First there was ‘Marmitegate’. Then the news Colman’s historic Norwich factory will shut, with some production moved to Germany. Now Unilever has picked Rotterdam over London for its new unified corporate HQ. The company, which has been owned through two separately listed companies – a Dutch NV and a UK plc – since its formation in 1930, revealed this morning it plans to “simplify” its structure into a single legal entity incorporated in the Netherlands, and everyone’s blaming Brexit.

The nationals have heralded Unilever’s move as a “major blow” to Britain, while Theresa May’s opponents claim it’s evidence of diminishing business confidence in her Conservative government, even though Unilever boss Paul Polman has repeatedly insisted the company’s decision has “nothing to do” with the UK’s imminent exit from the EU.

So why is Unilever making this move now? And what does it mean for the company, its staff and the UK?

Unilever’s proposed “simplification” follows an extensive review of its corporate structure and will provide “greater flexibility for strategic portfolio change and help drive long-term performance”, it says.

The fmcg giant insists it remains committed to the UK, and its announcement this morning focused on the “evolution” of its structure into three divisions. The headquarters of the Beauty & Personal Care division and the Home Care division are set to be located in London, while the merged Foods & Refreshment division will continue to be based in Rotterdam. This secures nearly £1bn per year of continued spend in the UK, “including a significant commitment to R&D”, Unilever says. It will continue to be listed in London, New York and Amsterdam.

Flatly denying that Brexit had any influence on its decisions, the company claims it picked Rotterdam over London for its main base simply because the shares in NV account for approximately 55% of the group’s combined ordinary share capital and “trade with greater liquidity than plc shares”.

For a business that is still making a “big show of optimising efficiency after it rejected a huge take-over proposal last year“, the centralisation of its top administrative functions makes sense, says Ken Odeluga, a market analyst for City Index.

“There was a fair enough of a case to be made for the decision largely an administrative grounds, rather than a hugely economic ones, with a large business imperative for Unilever to move even regardless of Brexit,” he adds. ”That said, it’s difficult to pretend political filters were entirely absent from management’s thought process.”

The move could serve to balance consumer opinion in the Netherlands following the sell-off of its Dutch-origin spreads business, Odeluga points out, and the choice of Rotterdam is, at the very least, “a fortunate one“ given the risks of temporary trade disruption when the UK exits the EU.

Others are more sceptical of Unilever’s insistence the move is not Brexit-related, with everyone from analysts to investment bankers and ex-government negotiators tweeting their doubts about the official line from the company and Number 10.

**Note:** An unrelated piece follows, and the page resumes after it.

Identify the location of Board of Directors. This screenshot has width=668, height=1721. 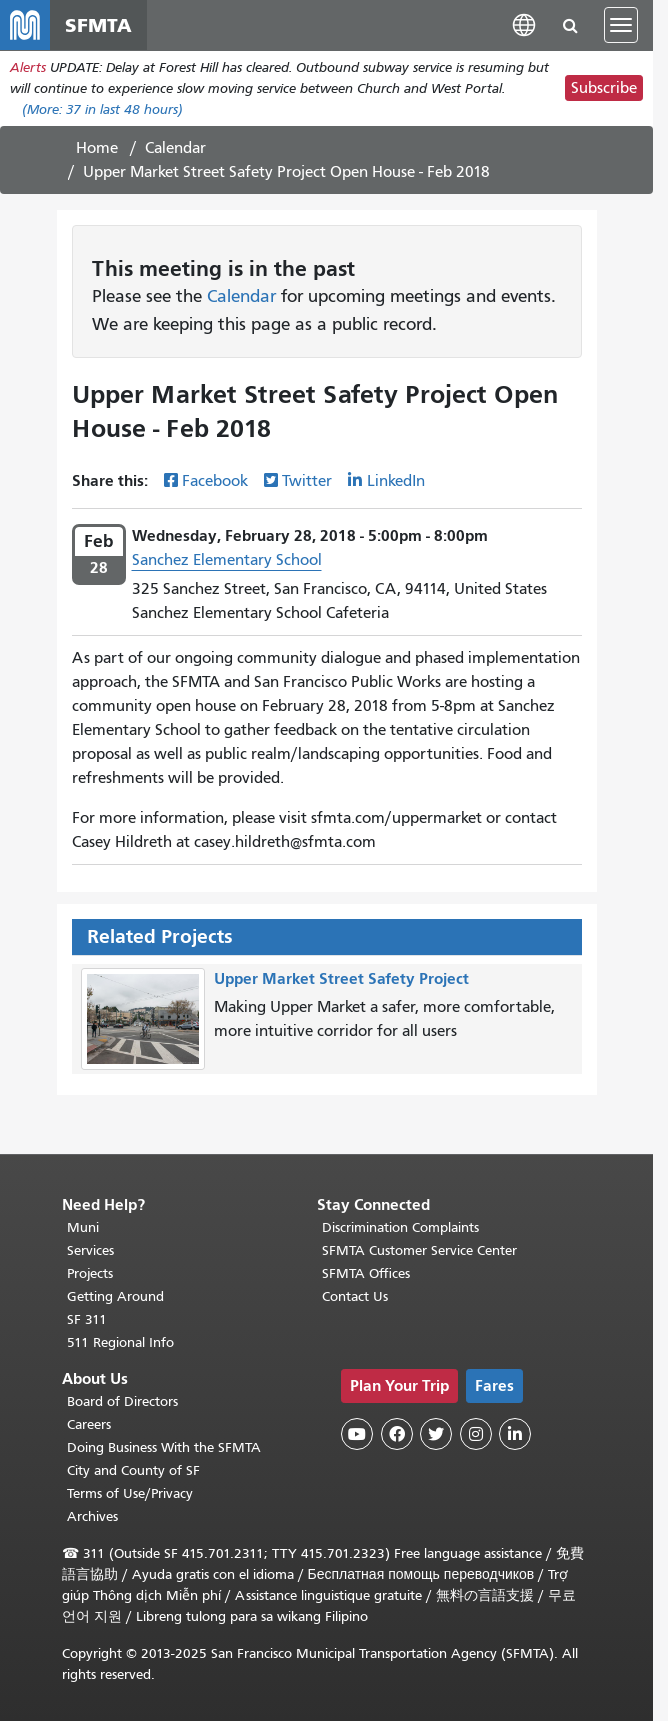 (122, 1401).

There are other factors that could have influenced Unilever’s decision. As Bloomberg’s Eric Pfanner has pointed out, the Netherlands has taken a lot of pro-business steps, including a recent move to scrap a dividend tax, which makes it a more attractive location for investment. It also gives companies more protection from hostile takeovers than the UK, which is “specifically important for Unilever”, given the company dodged an aggressive takeover bid from Kraft Heinz last year. “It made people frightened this is a company that could be vulnerable again,” says Pfanner.

Whatever the motivation, the decision by the third-biggest company in the FTSE 100 to move to switch to a sole HQ in the Netherlands is already causing a headache for the prime minister, with opponents arguing she must now strike a deal to remain in the single market or face further abandonment.

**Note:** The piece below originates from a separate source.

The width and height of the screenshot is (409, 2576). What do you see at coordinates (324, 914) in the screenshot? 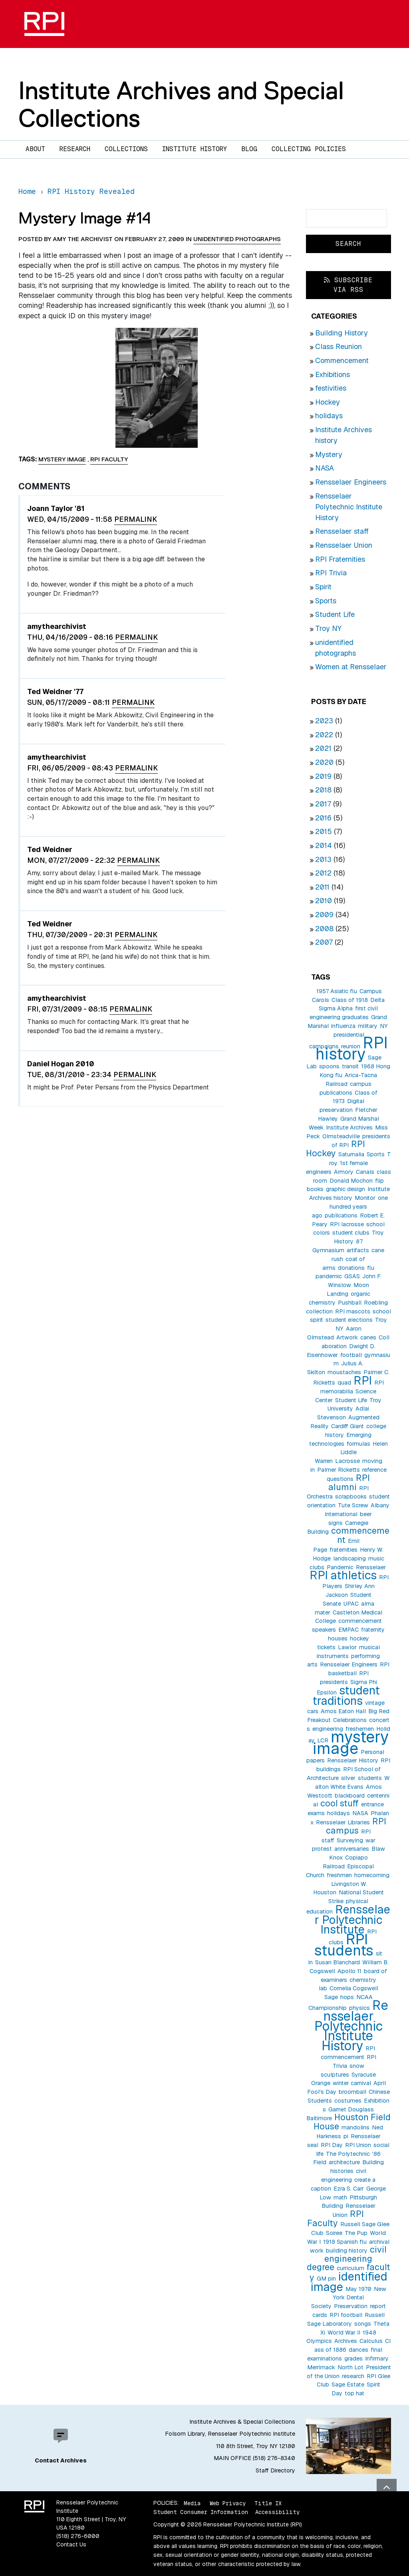 I see `2009` at bounding box center [324, 914].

The move won’t necessarily lead to a significant decline in tax revenue from the company, analysts say, and the company has promised there will be “no change” to its employment of 7,300 people in the UK. But there is a “strong possibility” it means Unilever – which has a market value of £113bn – will be excluded from the FTSE 100, “which would obviously be bad news for UK funds, especially income funds”, says SocGen analyst Warren Ackerman.

It’s also a significant blow for London, and casts further doubt over whether it will be able to hang on to its status as the global financial capital post-Brexit. Indeed, Rajesh Agrawal, the London deputy mayor for business, has branded the move as “disappointing news for the capital” and argued it brought into “sharp focus” the need for the government to secure a Brexit deal that secures London as Europe’s business centre.

Unilever, meanwhile, has seen its shares dip 1.6% in London to 3,758p since this morning’s announcement. Which is not a major slide. And analysts agree the changes to its corporate structure will be good in the long run. So its biggest challenge for now will be to convince Britain it remains committed to this country, even without a London HQ. Brits might have forgotten Marmitegate, but will they forgive this?